Has Religion Really Caused More Violence Throughout History?

If you’ve ever shared your faith with a non-believer, chances are you’ve been hit with the line: “But religion has caused more violence and killed more people throughout history than anything else.” Is it true? It’s certainly been regularly touted in books by the “New Atheists” of late. The daily email devotional The Park Forum highlighted a short piece from Karen Armstrong’s 2015 book “Fields of Blood” that answers that statement very well. It may give you some context in your conversations with non-Christians – especially atheists:
Excerpt of Fields of Blood: By Karen Armstrong:
I believe modern society has made a scapegoat of faith.

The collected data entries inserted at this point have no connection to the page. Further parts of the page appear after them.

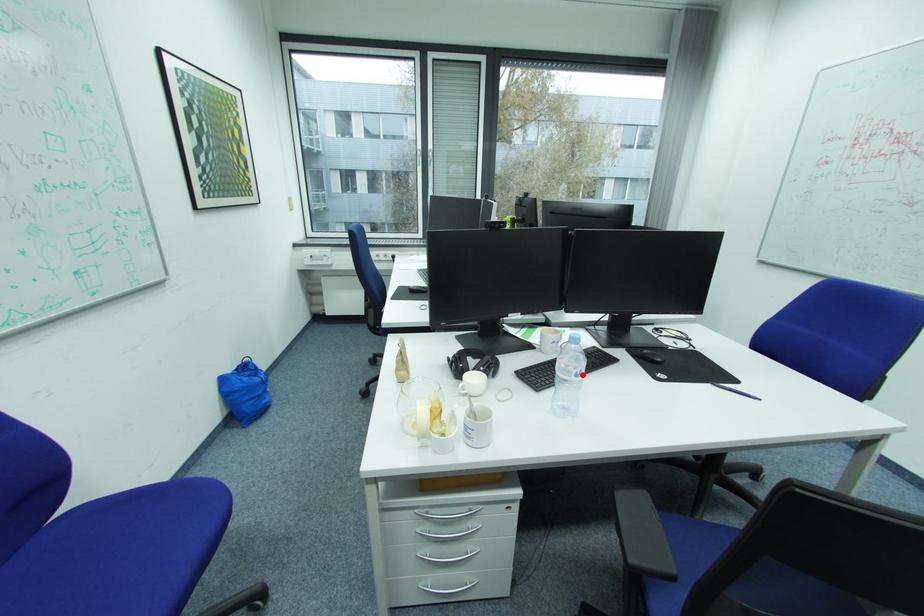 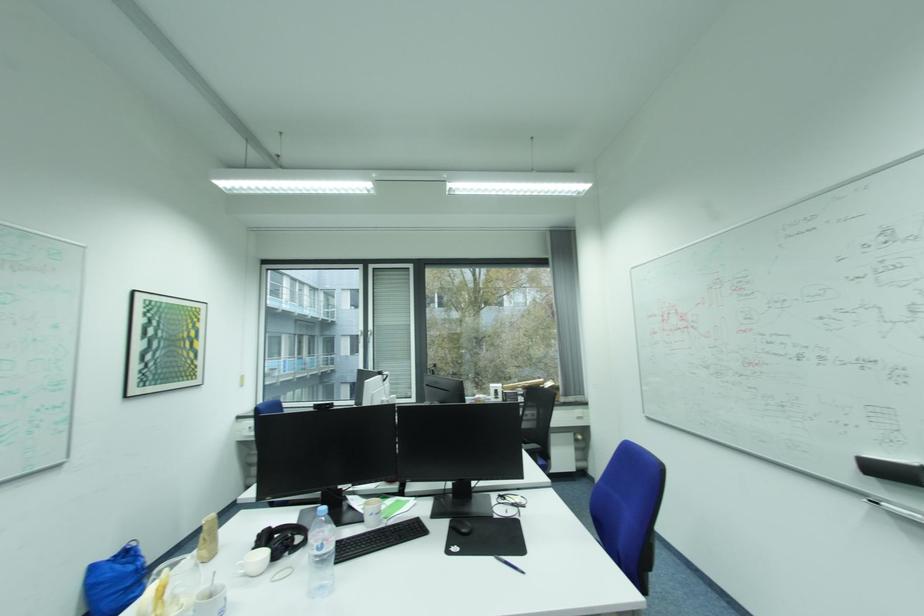 In the second image, find the point that corresponds to the highlighted location in the first image.

(323, 549) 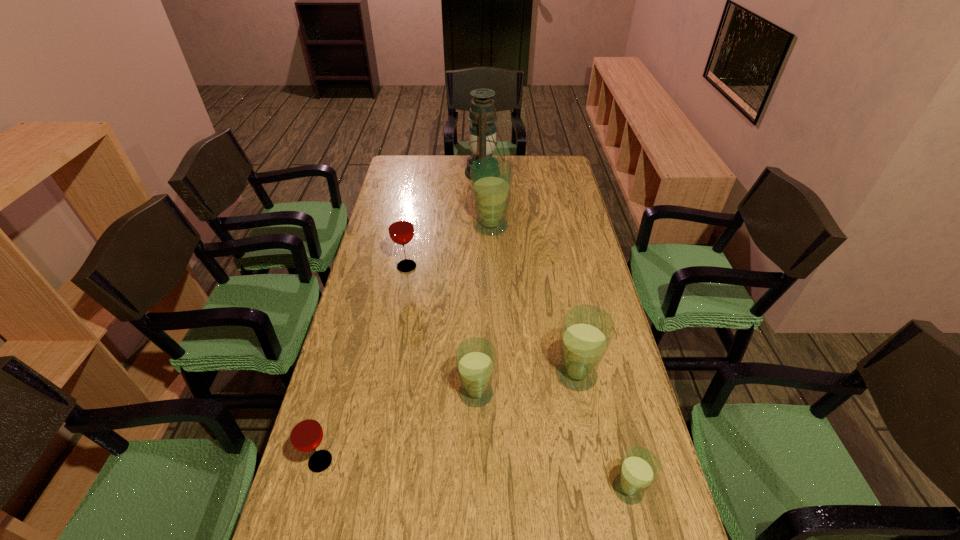 Where is `the farthest object`? Image resolution: width=960 pixels, height=540 pixels. the farthest object is located at coordinates [482, 139].

You are a GUI agent. You are given a task and a screenshot of the screen. Output one action in this format:
    pyautogui.click(x=<x>, y=<y>)
    Task: Click on the oil lamp
    
    Given the screenshot: What is the action you would take?
    pyautogui.click(x=482, y=139)

Identify the location of the tallest glass. click(x=491, y=177).

Find the location of `the biggest blue glass`. the biggest blue glass is located at coordinates pyautogui.click(x=491, y=177).

Where is `the sixth object from right to left`? The image size is (960, 540). the sixth object from right to left is located at coordinates (401, 230).

This screenshot has height=540, width=960. I want to click on the fifth glass from right to left, so click(x=401, y=230).

The height and width of the screenshot is (540, 960). What are the coordinates of `the third smallest blue glass` in the screenshot? It's located at (587, 330).

Identify the location of the smaller red glass. (305, 432).

The height and width of the screenshot is (540, 960). Find the location of `the leftmost glass`. the leftmost glass is located at coordinates (305, 432).

At what (x,y) coordinates should I click in order to perform the action: click on the second smallest blue glass. Please return your answer as a coordinate pair (x, y). Looking at the image, I should click on (475, 357). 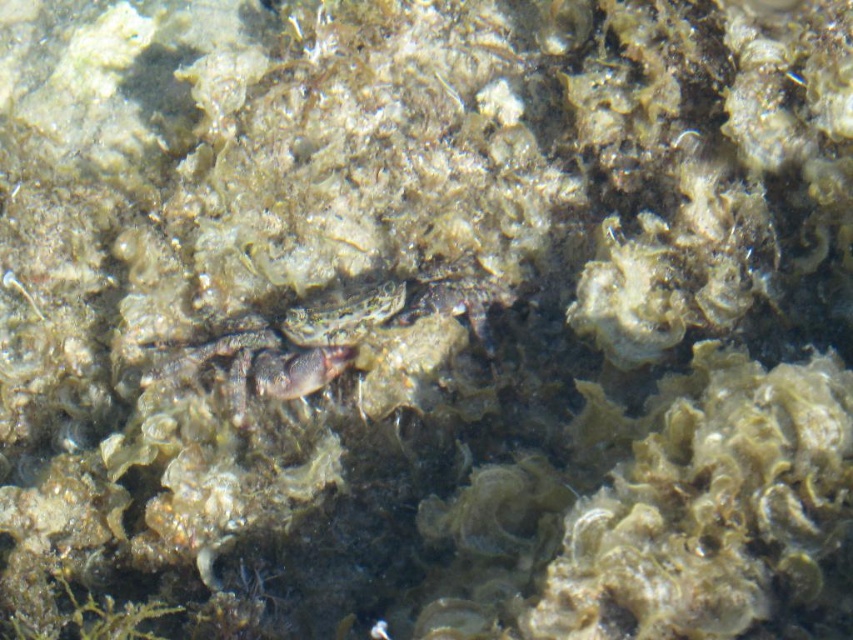 Question: Observing the image, what is the correct spatial positioning of translucent gray crab at center in reference to translucent greenish fish at center?

Choices:
 (A) below
 (B) above

Answer: (A)

Question: Which point is farther from the camera taking this photo?

Choices:
 (A) (334, 371)
 (B) (346, 314)

Answer: (A)

Question: Is translucent gray crab at center positioned before translucent greenish fish at center?

Choices:
 (A) no
 (B) yes

Answer: (B)

Question: Is translucent gray crab at center above translucent greenish fish at center?

Choices:
 (A) no
 (B) yes

Answer: (A) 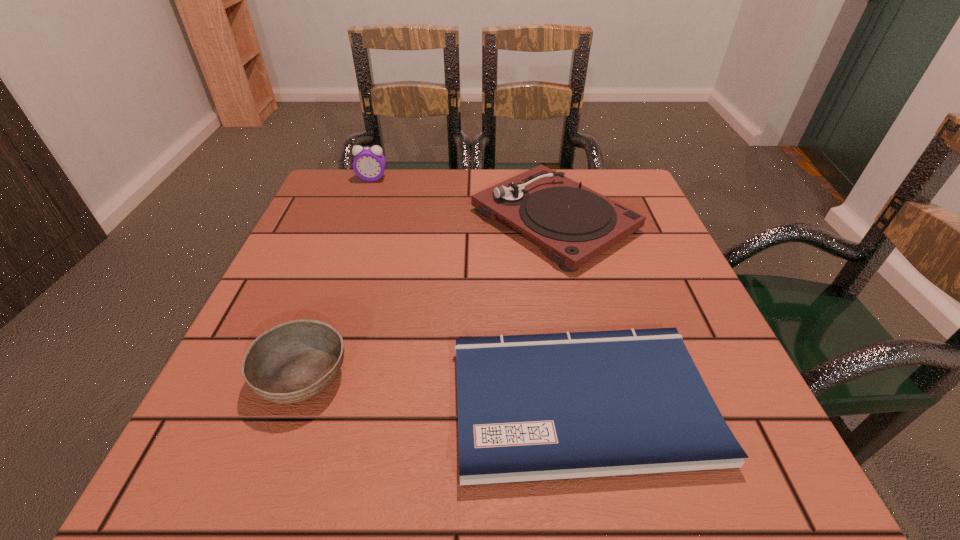 The image size is (960, 540). Identify the location of object positioned at the near edge. (536, 407).

Locate an element on the screen. alarm clock located in the left edge section of the desktop is located at coordinates (369, 164).

The height and width of the screenshot is (540, 960). I want to click on bowl that is at the left edge, so click(x=294, y=361).

Where is `phonograph_record that is positioned at the right edge`? The image size is (960, 540). phonograph_record that is positioned at the right edge is located at coordinates (575, 224).

Locate an element on the screen. This screenshot has width=960, height=540. paperback book that is at the right edge is located at coordinates (536, 407).

I want to click on object that is at the far left corner, so click(369, 164).

This screenshot has height=540, width=960. I want to click on object at the far right corner, so click(575, 224).

This screenshot has width=960, height=540. In order to click on object at the near right corner in this screenshot , I will do `click(536, 407)`.

Where is `vacant space at the far edge`? This screenshot has height=540, width=960. vacant space at the far edge is located at coordinates (427, 201).

Identify the location of blank space at the near edge of the desktop. This screenshot has height=540, width=960. (301, 478).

In the West the idea that religion is inherently violent is now taken for granted and seems self-evident. As one who speaks on religion, I constantly hear how cruel and aggressive it has been, a view that, eerily, is expressed in the same way almost every time: “Religion has been the cause of all the major wars in history.”
It is an odd remark. Obviously the two world wars were not fought on account of religion. Experts on political violence or terrorism also insist that people commit atrocities for a complex range of reasons. Yet so indelible is the aggressive image of religious faith in our secular consciousness that we routinely load the violent sins of the twentieth century onto the back of “religion” and drive it out into the political wilderness. Since all premodern state ideology was inseparable from religion, warfare inevitably acquired a sacred element. But to what degree did religion contribute to the violence of the states with which it was inextricably linked? How much blame for the history of human violence can we ascribe to religion itself? The answer is not as simple as much of our popular discourse would suggest.
People rarely go to war for one reason only; rather, they are driven by interlocking motivations—material, social, and ideological. Until the modern period, religion permeated all aspects of life, including politics and warfare, not because ambitious churchmen had “mixed up” two essentially distinct activities but because people wanted to endow everything they did with significance. Every state ideology was religious. It was not until the seventeenth and eighteenth centuries that religion was ejected from political life in the West. When, therefore, people claim that religion has been responsible for more war, oppression, and suffering than any other institution, one has to ask, “More than what?”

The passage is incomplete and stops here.